(Items from a data source)
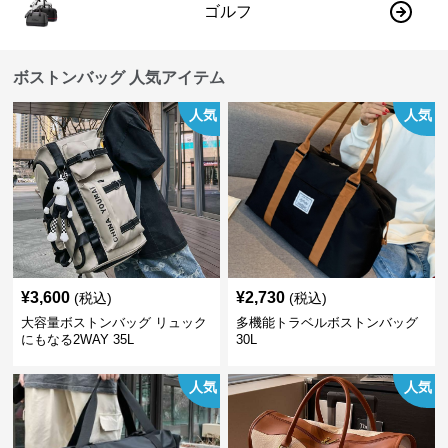
ゴルフ
ボストンバッグ 人気アイテム
人気
人気
¥
3,600
¥
2,730
(税込)
(税込)
大容量ボストンバッグ リュック
多機能トラベルボストンバッグ
にもなる2WAY 35L
30L
人気
人気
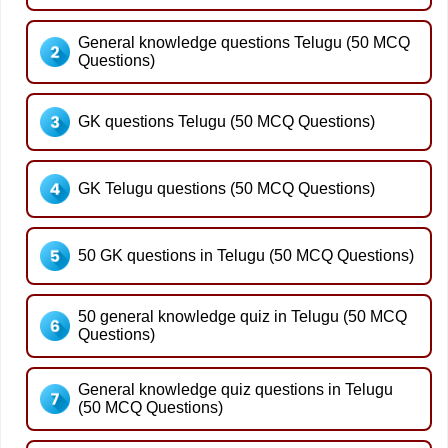
General knowledge questions Telugu (50 MCQ
Questions)
GK questions Telugu (50 MCQ Questions)
GK Telugu questions (50 MCQ Questions)
50 GK questions in Telugu (50 MCQ Questions)
50 general knowledge quiz in Telugu (50 MCQ
Questions)
General knowledge quiz questions in Telugu
(50 MCQ Questions)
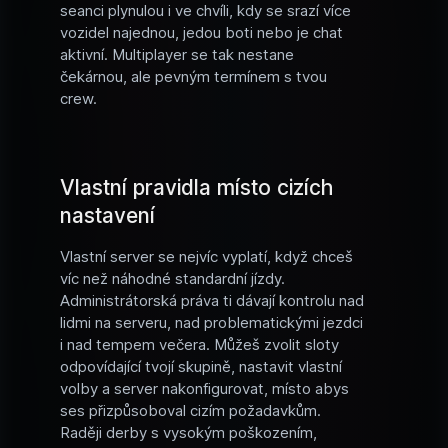
seanci plynulou i ve chvíli, kdy se srazí více
vozidel najednou, jedou boti nebo je chat
aktivní. Multiplayer se tak nestane
čekárnou, ale pevným termínem s tvou
crew.
Vlastní pravidla místo cizích
nastavení
Vlastní server se nejvíc vyplatí, když chceš
víc než náhodné standardní jízdy.
Administrátorská práva ti dávají kontrolu nad
lidmi na serveru, nad problematickými jezdci
i nad tempem večera. Můžeš zvolit sloty
odpovídající tvojí skupině, nastavit vlastní
volby a server nakonfigurovat, místo abys
ses přizpůsoboval cizím požadavkům.
Raději derby s vysokým poškozením,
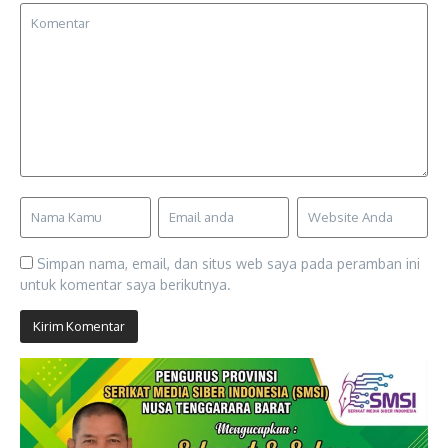
Simpan nama, email, dan situs web saya pada peramban ini
untuk komentar saya berikutnya.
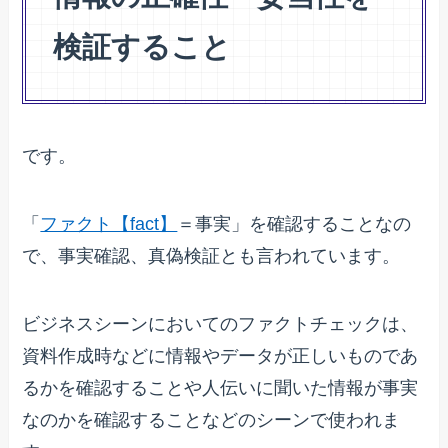
検証すること
です。
「
ファクト【fact】
＝事実」を確認することなの
で、事実確認、真偽検証とも言われています。
ビジネスシーンにおいてのファクトチェックは、
資料作成時などに情報やデータが正しいものであ
るかを確認することや人伝いに聞いた情報が事実
なのかを確認することなどのシーンで使われま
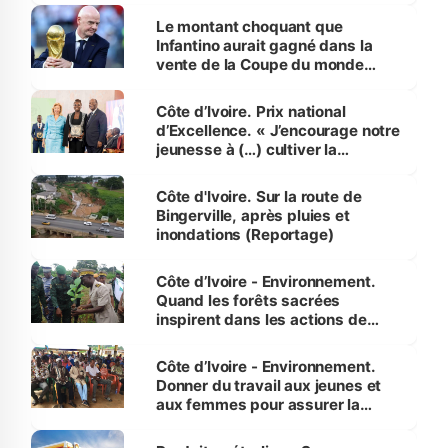
Le montant choquant que
Infantino aurait gagné dans la
vente de la Coupe du monde
révélé
Côte d’Ivoire. Prix national
d’Excellence. « J’encourage notre
jeunesse à (…) cultiver la
compétence et l’intégrité »
(Alassane Ouattara
Côte d'Ivoire. Sur la route de
Bingerville, après pluies et
inondations (Reportage)
Côte d’Ivoire - Environnement.
Quand les forêts sacrées
inspirent dans les actions de
reboisement
Côte d’Ivoire - Environnement.
Donner du travail aux jeunes et
aux femmes pour assurer la
protection des espèces
menacées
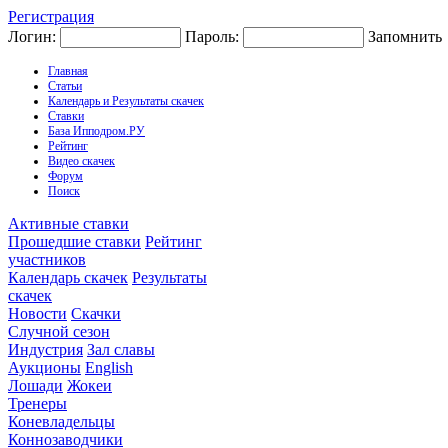
Регистрация
Логин:
Пароль:
Запомнить
Главная
Статьи
Календарь и Результаты скачек
Ставки
База Ипподром.РУ
Рейтинг
Видео скачек
Форум
Поиск
Активные ставки
Прошедшие ставки
Рейтинг
участников
Календарь скачек
Результаты
скачек
Новости
Скачки
Случной сезон
Индустрия
Зал славы
Аукционы
English
Лошади
Жокеи
Тренеры
Коневладельцы
Коннозаводчики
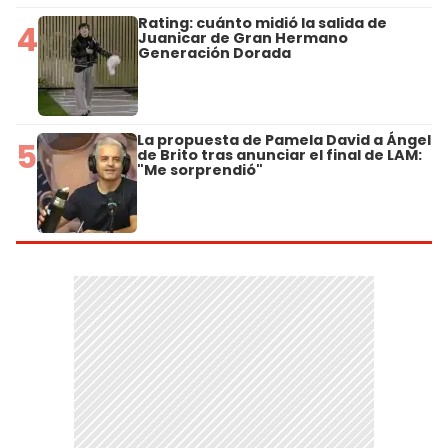
Rating: cuánto midió la salida de
4
Juanicar de Gran Hermano
Generación Dorada
La propuesta de Pamela David a Ángel
5
de Brito tras anunciar el final de LAM:
"Me sorprendió"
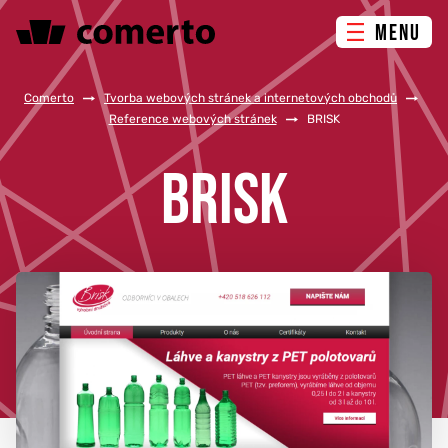
MENU
ONLINE MARKETING
Comerto
/
Tvorba webových stránek a internetových obchodů
/
Reference webových stránek
/
BRISK
TVORBA WEBU
BRISK
PORADENSTVÍ & ŠKOLENÍ
REFERENCE
O NÁS
KONTAKTY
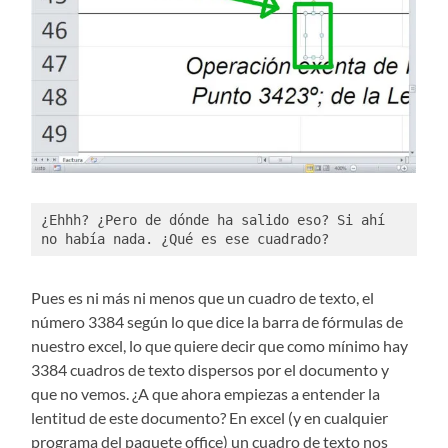
¿Ehhh? ¿Pero de dónde ha salido eso? Si ahí 
no había nada. ¿Qué es ese cuadrado?
Pues es ni más ni menos que un cuadro de texto, el
número 3384 según lo que dice la barra de fórmulas de
nuestro excel, lo que quiere decir que como mínimo hay
3384 cuadros de texto dispersos por el documento y
que no vemos. ¿A que ahora empiezas a entender la
lentitud de este documento? En excel (y en cualquier
programa del paquete office) un cuadro de texto nos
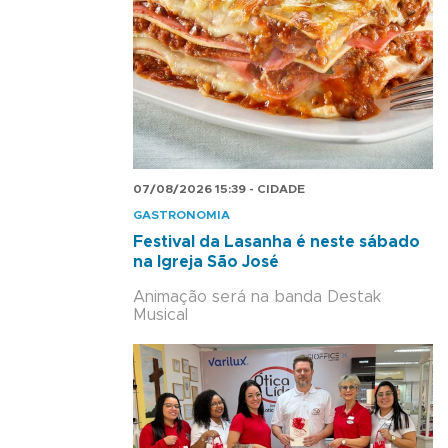
07/08/2026 15:39 - CIDADE
GASTRONOMIA
Festival da Lasanha é neste sábado
na Igreja São José
Animação será na banda Destak
Musical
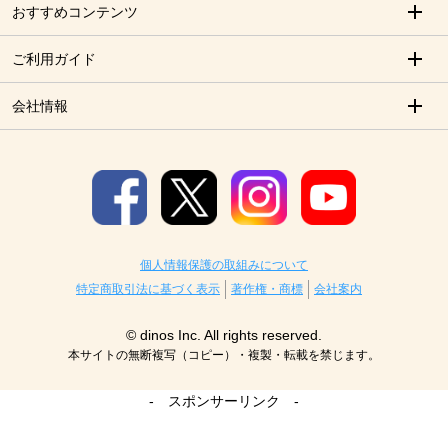
おすすめコンテンツ
ご利用ガイド
会社情報
個人情報保護の取組みについて
特定商取引法に基づく表示
著作権・商標
会社案内
© dinos Inc. All rights reserved.
本サイトの無断複写（コピー）・複製・転載を禁じます。
- スポンサーリンク -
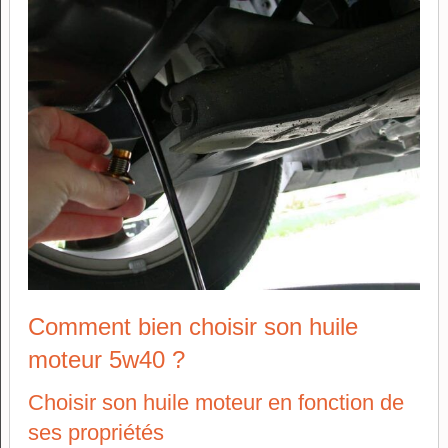
Comment bien choisir son huile
moteur 5w40 ?
Choisir son huile moteur en fonction de
ses propriétés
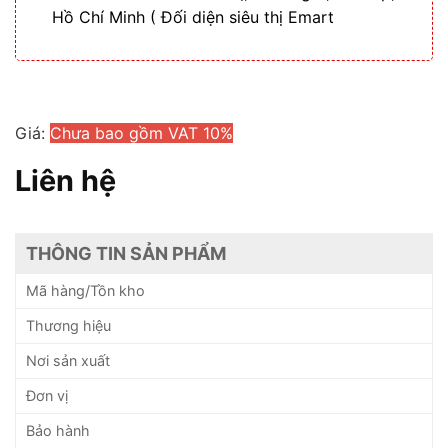
Hồ Chí Minh ( Đối diện siêu thị Emart
Giá:
Chưa bao gồm VAT 10%
Liên hệ
THÔNG TIN SẢN PHẨM
Mã hàng/Tồn kho
Thương hiệu
Nơi sản xuất
Đơn vị
Bảo hành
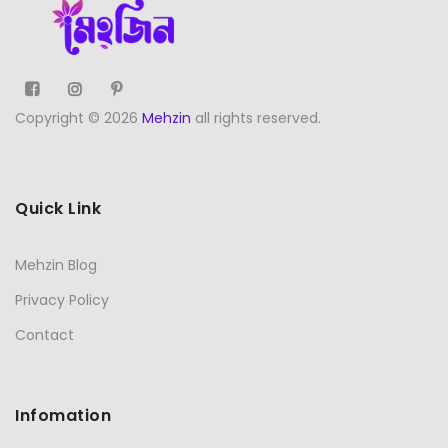
Copyright © 2026
Mehzin
all rights reserved.
Quick Link
Mehzin Blog
Privacy Policy
Contact
Infomation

■ Task instructions
Could you set down the data exactly as given, minus its pictures?

■ Response to this exercise
ゴルフ
ボストンバッグ 人気アイテム
人気
人気
¥
3,600
¥
2,730
(税込)
(税込)
大容量ボストンバッグ リュック
多機能トラベルボストンバッグ
にもなる2WAY 35L
30L
人気
人気
General knowledge questions Telugu (50 MCQ
Questions)
GK questions Telugu (50 MCQ Questions)
GK Telugu questions (50 MCQ Questions)
50 GK questions in Telugu (50 MCQ Questions)
50 general knowledge quiz in Telugu (50 MCQ
Questions)
General knowledge quiz questions in Telugu
(50 MCQ Questions)
seanci plynulou i ve chvíli, kdy se srazí více
vozidel najednou, jedou boti nebo je chat
aktivní. Multiplayer se tak nestane
čekárnou, ale pevným termínem s tvou
crew.
Vlastní pravidla místo cizích
nastavení
Vlastní server se nejvíc vyplatí, když chceš
víc než náhodné standardní jízdy.
Administrátorská práva ti dávají kontrolu nad
lidmi na serveru, nad problematickými jezdci
i nad tempem večera. Můžeš zvolit sloty
odpovídající tvojí skupině, nastavit vlastní
volby a server nakonfigurovat, místo abys
ses přizpůsoboval cizím požadavkům.
Raději derby s vysokým poškozením,
Simpan nama, email, dan situs web saya pada peramban ini
untuk komentar saya berikutnya.
検証すること
です。
「
ファクト【fact】
＝事実」を確認することなの
で、事実確認、真偽検証とも言われています。
ビジネスシーンにおいてのファクトチェックは、
資料作成時などに情報やデータが正しいものであ
るかを確認することや人伝いに聞いた情報が事実
なのかを確認することなどのシーンで使われま
Le montant choquant que
Infantino aurait gagné dans la
vente de la Coupe du monde
révélé
Côte d’Ivoire. Prix national
d’Excellence. « J’encourage notre
jeunesse à (…) cultiver la
compétence et l’intégrité »
(Alassane Ouattara
Côte d'Ivoire. Sur la route de
Bingerville, après pluies et
inondations (Reportage)
Côte d’Ivoire - Environnement.
Quand les forêts sacrées
inspirent dans les actions de
reboisement
Côte d’Ivoire - Environnement.
Donner du travail aux jeunes et
aux femmes pour assurer la
protection des espèces
menacées
Регистрация
Логин:
Пароль:
Запомнить
Главная
Статьи
Календарь и Результаты скачек
Ставки
База Ипподром.РУ
Рейтинг
Видео скачек
Форум
Поиск
Активные ставки
Прошедшие ставки
Рейтинг
участников
Календарь скачек
Результаты
скачек
Новости
Скачки
Случной сезон
Индустрия
Зал славы
Аукционы
English
Лошади
Жокеи
Тренеры
Коневладельцы
Коннозаводчики
Rating: cuánto midió la salida de
4
Juanicar de Gran Hermano
Generación Dorada
La propuesta de Pamela David a Ángel
5
de Brito tras anunciar el final de LAM:
"Me sorprendió"
MENU
ONLINE MARKETING
Comerto
/
Tvorba webových stránek a internetových obchodů
/
Reference webových stránek
/
BRISK
TVORBA WEBU
BRISK
PORADENSTVÍ & ŠKOLENÍ
REFERENCE
O NÁS
KONTAKTY
¿Ehhh? ¿Pero de dónde ha salido eso? Si ahí 
no había nada. ¿Qué es ese cuadrado?
Pues es ni más ni menos que un cuadro de texto, el
número 3384 según lo que dice la barra de fórmulas de
nuestro excel, lo que quiere decir que como mínimo hay
3384 cuadros de texto dispersos por el documento y
que no vemos. ¿A que ahora empiezas a entender la
lentitud de este documento? En excel (y en cualquier
programa del paquete office) un cuadro de texto nos
07/08/2026 15:39 - CIDADE
GASTRONOMIA
Festival da Lasanha é neste sábado
na Igreja São José
Animação será na banda Destak
Musical
おすすめコンテンツ
ご利用ガイド
会社情報
個人情報保護の取組みについて
特定商取引法に基づく表示
著作権・商標
会社案内
© dinos Inc. All rights reserved.
本サイトの無断複写（コピー）・複製・転載を禁じます。
- スポンサーリンク -
Comment bien choisir son huile
moteur 5w40 ?
Choisir son huile moteur en fonction de
ses propriétés
Hồ Chí Minh ( Đối diện siêu thị Emart
Giá:
Chưa bao gồm VAT 10%
Liên hệ
THÔNG TIN SẢN PHẨM
Mã hàng/Tồn kho
Thương hiệu
Nơi sản xuất
Đơn vị
Bảo hành
Copyright © 2026
Mehzin
all rights reserved.
Quick Link
Mehzin Blog
Privacy Policy
Contact
Infomation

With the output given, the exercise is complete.